# Task to carry out:
Retype the data below exactly; skip every image.

(Task input Opens)

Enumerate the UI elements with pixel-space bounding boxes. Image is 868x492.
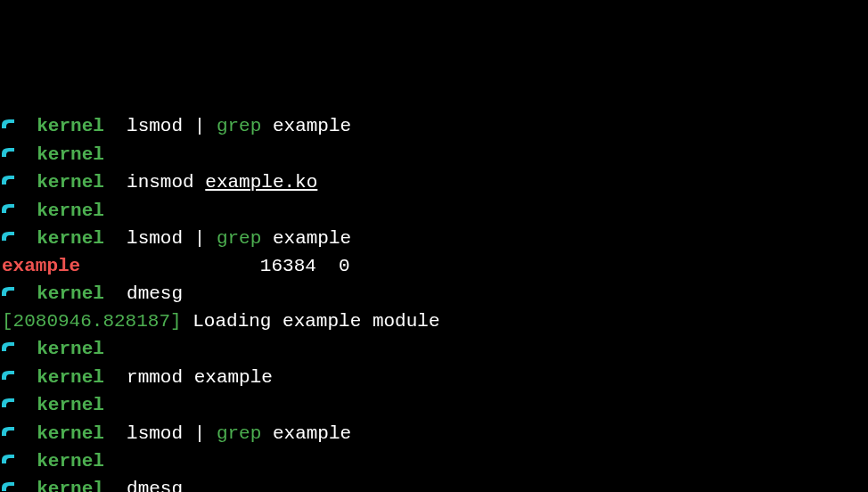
terminal-line: kernel lsmod | grep example [2, 225, 866, 252]
prompt-cwd: kernel [37, 422, 104, 443]
terminal-line: example 16384 0 [2, 253, 866, 281]
prompt-cwd: kernel [37, 479, 104, 492]
prompt-cwd: kernel [37, 144, 104, 165]
terminal-line: kernel [2, 447, 866, 475]
prompt-arrow-icon [2, 333, 14, 361]
prompt-cwd: kernel [37, 228, 104, 249]
pipe-char: | [194, 228, 206, 249]
prompt-cwd: kernel [37, 201, 104, 221]
grep-command: grep [217, 116, 261, 136]
terminal-line: kernel dmesg [2, 475, 866, 492]
terminal-line: kernel [2, 335, 866, 363]
pipe-char: | [194, 116, 206, 136]
prompt-cwd: kernel [37, 116, 104, 136]
terminal-output: kernel lsmod | grep example kernel kerne… [2, 112, 866, 492]
prompt-arrow-icon [2, 278, 14, 306]
prompt-cwd: kernel [37, 366, 104, 387]
prompt-arrow-icon [2, 139, 14, 167]
grep-command: grep [217, 228, 261, 249]
prompt-cwd: kernel [37, 172, 104, 193]
prompt-cwd: kernel [37, 339, 104, 359]
terminal-line: [2080946.828187] Loading example module [2, 308, 866, 336]
command-text: dmesg [127, 479, 183, 492]
output-text: 16384 0 [80, 256, 349, 276]
prompt-arrow-icon [2, 223, 14, 250]
terminal-line: kernel [2, 391, 866, 419]
prompt-arrow-icon [2, 167, 14, 194]
prompt-arrow-icon [2, 418, 14, 446]
filename: example.ko [205, 172, 317, 193]
grep-match: example [2, 256, 80, 276]
terminal-line: kernel lsmod | grep example [2, 420, 866, 447]
terminal-line: kernel [2, 197, 866, 225]
prompt-cwd: kernel [37, 451, 104, 472]
prompt-arrow-icon [2, 362, 14, 390]
prompt-cwd: kernel [37, 283, 104, 304]
terminal-line: kernel [2, 141, 866, 168]
command-text: example [273, 422, 351, 443]
command-text: lsmod [127, 422, 183, 443]
prompt-arrow-icon [2, 390, 14, 417]
terminal-line: kernel lsmod | grep example [2, 112, 866, 140]
command-text: example [273, 116, 351, 136]
command-text: example [273, 228, 351, 249]
prompt-arrow-icon [2, 473, 14, 492]
command-text: lsmod [127, 116, 183, 136]
pipe-char: | [194, 422, 206, 443]
command-text: rmmod [127, 366, 183, 387]
dmesg-timestamp: [2080946.828187] [2, 311, 182, 332]
prompt-arrow-icon [2, 195, 14, 223]
command-text: dmesg [127, 283, 183, 304]
command-text: lsmod [127, 228, 183, 249]
command-text: example [194, 366, 273, 387]
terminal-line: kernel rmmod example [2, 364, 866, 391]
prompt-arrow-icon [2, 446, 14, 473]
terminal-line: kernel insmod example.ko [2, 168, 866, 196]
prompt-arrow-icon [2, 111, 14, 138]
command-text: insmod [127, 172, 194, 193]
grep-command: grep [217, 422, 261, 443]
dmesg-message: Loading example module [182, 311, 440, 332]
terminal-line: kernel dmesg [2, 280, 866, 308]
prompt-cwd: kernel [37, 395, 104, 415]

(Task input Closes)

# Problem solution:
Enumerate the UI elements with pixel-space bounding boxes. Image is 868x492.
terminal-line: kernel lsmod | grep example [2, 225, 866, 252]
prompt-cwd: kernel [37, 422, 104, 443]
terminal-line: example 16384 0 [2, 253, 866, 281]
prompt-cwd: kernel [37, 479, 104, 492]
prompt-cwd: kernel [37, 144, 104, 165]
terminal-line: kernel [2, 447, 866, 475]
prompt-arrow-icon [2, 333, 14, 361]
prompt-cwd: kernel [37, 228, 104, 249]
pipe-char: | [194, 228, 206, 249]
prompt-cwd: kernel [37, 201, 104, 221]
grep-command: grep [217, 116, 261, 136]
terminal-line: kernel dmesg [2, 475, 866, 492]
terminal-line: kernel [2, 335, 866, 363]
pipe-char: | [194, 116, 206, 136]
prompt-cwd: kernel [37, 116, 104, 136]
terminal-output: kernel lsmod | grep example kernel kerne… [2, 112, 866, 492]
prompt-arrow-icon [2, 278, 14, 306]
prompt-cwd: kernel [37, 366, 104, 387]
prompt-arrow-icon [2, 139, 14, 167]
grep-command: grep [217, 228, 261, 249]
prompt-cwd: kernel [37, 172, 104, 193]
prompt-cwd: kernel [37, 339, 104, 359]
terminal-line: [2080946.828187] Loading example module [2, 308, 866, 336]
command-text: dmesg [127, 479, 183, 492]
output-text: 16384 0 [80, 256, 349, 276]
prompt-arrow-icon [2, 223, 14, 250]
terminal-line: kernel [2, 391, 866, 419]
prompt-arrow-icon [2, 167, 14, 194]
prompt-arrow-icon [2, 418, 14, 446]
filename: example.ko [205, 172, 317, 193]
grep-match: example [2, 256, 80, 276]
terminal-line: kernel lsmod | grep example [2, 420, 866, 447]
terminal-line: kernel [2, 197, 866, 225]
prompt-cwd: kernel [37, 451, 104, 472]
prompt-arrow-icon [2, 362, 14, 390]
prompt-cwd: kernel [37, 283, 104, 304]
terminal-line: kernel [2, 141, 866, 168]
command-text: example [273, 422, 351, 443]
command-text: lsmod [127, 422, 183, 443]
prompt-arrow-icon [2, 390, 14, 417]
terminal-line: kernel lsmod | grep example [2, 112, 866, 140]
command-text: example [273, 116, 351, 136]
command-text: example [273, 228, 351, 249]
prompt-arrow-icon [2, 473, 14, 492]
command-text: lsmod [127, 116, 183, 136]
pipe-char: | [194, 422, 206, 443]
command-text: rmmod [127, 366, 183, 387]
dmesg-timestamp: [2080946.828187] [2, 311, 182, 332]
prompt-arrow-icon [2, 195, 14, 223]
command-text: dmesg [127, 283, 183, 304]
command-text: lsmod [127, 228, 183, 249]
command-text: example [194, 366, 273, 387]
terminal-line: kernel rmmod example [2, 364, 866, 391]
prompt-arrow-icon [2, 446, 14, 473]
terminal-line: kernel insmod example.ko [2, 168, 866, 196]
prompt-arrow-icon [2, 111, 14, 138]
command-text: insmod [127, 172, 194, 193]
grep-command: grep [217, 422, 261, 443]
dmesg-message: Loading example module [182, 311, 440, 332]
terminal-line: kernel dmesg [2, 280, 866, 308]
prompt-cwd: kernel [37, 395, 104, 415]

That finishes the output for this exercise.